Sono quasi le 15:00 quando arriviamo a Port Canto, stiamo per affrontare un lungo e interessante stress test a bordo del nuovo Advanced Yachts A80. Fa caldo, abbiamo la nostra attrezzatura fotografica e le borse sulle spalle e camminiamo lungo una zona desolata, dove solo pochi giorni fa il Cannes Yachting Festival attirava molti visitatori. APSARAS è ormeggiata all’ingresso del porto, ma non la vediamo ancora, nascosta da tutti i superyacht ormeggiati lì per la mostra.
Svoltiamo l’ultimo angolo del molo di sopraflutto e finalmente vediamo Apsaras. Vista da lontano, non sembra grande; come tutte le barche ben progettate, preferisce l’eleganza alle linee esagerate.
Tuttavia, è lunga 24 metri e larga 6 metri.
D’altra parte, Reichel-Pugh e Nauta Yachts sono eccellenti designer, sempre in grado di produrre capolavori come questo.
Nonostante le discutibili decalcomanie che i suoi proprietari, una coppia di Hong Kong, hanno scelto per lei, la barca mostra la sua classe come una donna raffinata.
Non si preoccupa nemmeno delle distanze: Apsaras ha, infatti, già navigato per oltre 12.000 miglia e ha sperimentato due traversate atlantiche in poco più di 9 mesi, ma non c’è alcun segno di usura, da nessuna parte.
Siamo accolti da due persone di cui abbiamo già sentito parlare, un team molto popolare nel mondo dei grandi yacht, soprattutto tra i maxi yacht a vela, dove le competenze certamente non passano inosservate.
Stiamo parlando di Fabio Beccatini e Cristian Marani, rispettivamente Comandante e Secondo in comando di Apsaras, il maxi yacht che useremo per il nostro stress test “100 miglia a bordo” fino a Genova.
Advanced A80 è ormeggiata lateralmente. Questa mattina ha fatto una prova in mare con alcuni clienti e, quando è tornata, è stata obbligata a ormeggiare tra due lati del terrapieno, un passaggio molto stretto (circa 40 cm)…
Siamo un po’ in ritardo, ma Fabio risolve la situazione in un secondo, “tirando” con un winch una cima di alleggerimento a poppa mentre Cristian si occupa della prua da terra, in un attimo siamo fuori dai guai e lui salta subito a bordo.
Una volta usciti dal porto, issiamo la randa e ci mettiamo in rotta: non c’è vento e il mare è piatto.

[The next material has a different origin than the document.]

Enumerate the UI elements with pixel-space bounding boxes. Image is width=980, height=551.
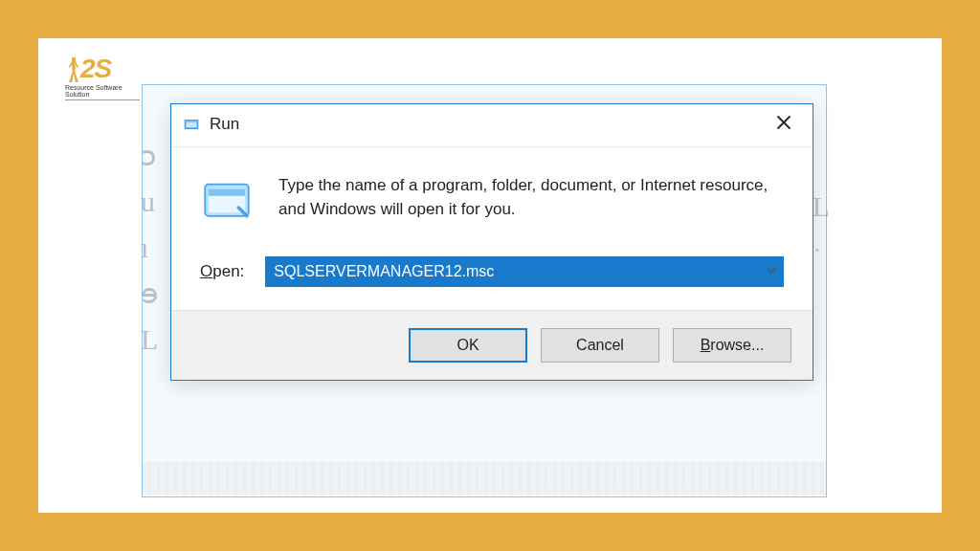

Il motore Yanmar da 230 CV gira a una velocità di crociera economica a 2400 giri e al 75% della sua portata massima con un consumo di circa 16-17 l/h, molto poco per una barca di queste dimensioni che pesa meno di 40 tonnellate. Stiamo navigando a circa 10 nodi e la poppa non trascina nulla.
Con un serbatoio di carburante da duemila litri, questo significa un’autonomia infinita; il nostro serbatoio di carburante è pieno mentre quello dell’acqua è al 30% (abbiamo un sistema di desalinizzazione a bordo), il che significa un carico di 2,5 tonnellate compresi liquidi, cambusa ed equipaggio.
Ora che tutte le manovre sono state completate, possiamo rilassarci e ammirare tranquillamente uno dei ponti più sgombri che abbiamo mai visto. Il pozzetto è enorme, una distesa di teak interrotta solo da un gradino che divide idealmente la zona delle manovre da quella del relax.
Tutti gli strumenti nelle due timonerie sono a portata di mano e Apsaras è dotata di strumenti avanzati Raymarine, il supporto del winch riservato alla scotta della randa ospita un ampio display multifunzione.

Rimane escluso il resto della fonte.